In the example below I am using Log::Dispatch as an adapter to process the log output, since you indicated that you want output from different packages handled differently. You can use a simple adapter if all your log output should go to one place. I generally use Log::Dispatch by default, as logging needs typically grow over time.
MyFirst.pm :
package MyFirst;
use strict; use warnings; use feature 'say';
use Log::Any qw/ $log /;
sub do_this {
say 'Hello from MyFirst';
$log->debug('This is a debug message');
}
1;
MySecond.pm :
package MySecond;
use strict; use warnings; use feature 'say';
use Log::Any qw/ $log /;
sub do_that {
say 'Hello from MySecond';
$log->warn('This is a warning!');
}
1;
1203778.pl (or another package, whatever...) :
use strict; use warnings; use feature 'say';
use lib '.';
use MyFirst;
use MySecond;
use Log::Any::Adapter;
use Log::Any::Adapter::Dispatch;
my $logger = Log::Dispatch->new( outputs => [
[ 'Screen', min_level => 'warning' ],
[ 'File', min_level => 'debug', filename => 'logfile', newline
+=> 1 ],
]);
Log::Any::Adapter->set(
{ category => qr/^My/ },
'Dispatch',
dispatcher => $logger,
);
MyFirst::do_this();
MySecond::do_that();
__END__
Output:
perl 1203778.pl
Hello from MyFirst
Hello from MySecond
This is a warning!
Log file:
$ cat logfile
This is a debug message
This is a warning!
You can easily create your own Log::Any::Adapter class, which you will need to do if you want timestamp, caller info, etc.

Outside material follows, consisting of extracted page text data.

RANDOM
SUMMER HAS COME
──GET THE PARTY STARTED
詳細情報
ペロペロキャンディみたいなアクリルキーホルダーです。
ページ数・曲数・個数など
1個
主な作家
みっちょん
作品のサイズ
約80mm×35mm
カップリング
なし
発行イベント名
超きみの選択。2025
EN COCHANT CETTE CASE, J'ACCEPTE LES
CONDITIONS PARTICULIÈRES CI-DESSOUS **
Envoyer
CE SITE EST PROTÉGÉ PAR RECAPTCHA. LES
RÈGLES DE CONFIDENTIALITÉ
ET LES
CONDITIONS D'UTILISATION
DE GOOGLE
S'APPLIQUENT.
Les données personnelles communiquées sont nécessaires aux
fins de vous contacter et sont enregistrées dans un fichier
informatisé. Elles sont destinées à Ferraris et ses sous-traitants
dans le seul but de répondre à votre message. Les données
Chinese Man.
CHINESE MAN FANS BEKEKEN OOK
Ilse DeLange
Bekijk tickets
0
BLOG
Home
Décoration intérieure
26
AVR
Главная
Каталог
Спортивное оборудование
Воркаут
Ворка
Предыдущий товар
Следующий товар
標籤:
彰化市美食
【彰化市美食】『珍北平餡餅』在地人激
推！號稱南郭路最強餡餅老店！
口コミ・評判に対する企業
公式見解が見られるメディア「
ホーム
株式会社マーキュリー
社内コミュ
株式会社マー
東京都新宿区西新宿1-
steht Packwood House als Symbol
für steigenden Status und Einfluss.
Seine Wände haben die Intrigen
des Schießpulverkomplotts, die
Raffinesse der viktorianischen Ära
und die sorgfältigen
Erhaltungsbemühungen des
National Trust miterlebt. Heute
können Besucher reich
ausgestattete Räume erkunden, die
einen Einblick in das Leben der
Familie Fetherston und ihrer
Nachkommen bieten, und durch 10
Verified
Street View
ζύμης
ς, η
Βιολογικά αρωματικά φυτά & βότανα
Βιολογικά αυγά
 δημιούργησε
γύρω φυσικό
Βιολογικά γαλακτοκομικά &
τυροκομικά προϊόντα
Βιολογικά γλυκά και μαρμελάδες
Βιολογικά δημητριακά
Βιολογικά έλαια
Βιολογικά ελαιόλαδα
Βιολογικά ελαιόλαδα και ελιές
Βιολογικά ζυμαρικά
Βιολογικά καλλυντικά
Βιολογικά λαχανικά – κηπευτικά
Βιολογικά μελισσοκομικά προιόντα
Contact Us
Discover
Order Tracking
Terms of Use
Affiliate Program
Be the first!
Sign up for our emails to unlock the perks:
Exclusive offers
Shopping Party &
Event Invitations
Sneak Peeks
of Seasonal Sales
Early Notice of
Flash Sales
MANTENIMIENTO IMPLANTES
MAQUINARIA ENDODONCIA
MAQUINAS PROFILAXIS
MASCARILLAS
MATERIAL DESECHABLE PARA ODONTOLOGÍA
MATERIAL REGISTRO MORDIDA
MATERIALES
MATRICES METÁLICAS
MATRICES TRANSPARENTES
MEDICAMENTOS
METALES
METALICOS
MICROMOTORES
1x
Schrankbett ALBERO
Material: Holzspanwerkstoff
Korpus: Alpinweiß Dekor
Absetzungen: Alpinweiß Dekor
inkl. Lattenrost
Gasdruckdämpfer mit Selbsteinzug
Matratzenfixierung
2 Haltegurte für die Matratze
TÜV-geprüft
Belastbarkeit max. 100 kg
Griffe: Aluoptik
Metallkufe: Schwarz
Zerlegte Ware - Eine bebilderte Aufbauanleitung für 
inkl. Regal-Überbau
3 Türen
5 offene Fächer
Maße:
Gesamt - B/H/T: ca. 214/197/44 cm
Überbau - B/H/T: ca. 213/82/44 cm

(Note that with the "category" mechanism (which defaults to the logging packages's package name) you can control which output goes to which destination, including to /dev/null if you really want to throw it away. I.e. you could forgo the convenience of Log::Dispatch, create multiple Log::Any::Adapter objects, and route your log data using the categories. Here I used a regexp to route output from all matching packages to the adapter, and let Log::Dispatch handle the routing.)
( For a simpler scenario, just import $log from Log::Any into your package and use use Log::Any::Adapter qw/ Stderr /; in your script, and you are done. )
Hope this helps!
The way forward always starts with a minimal test.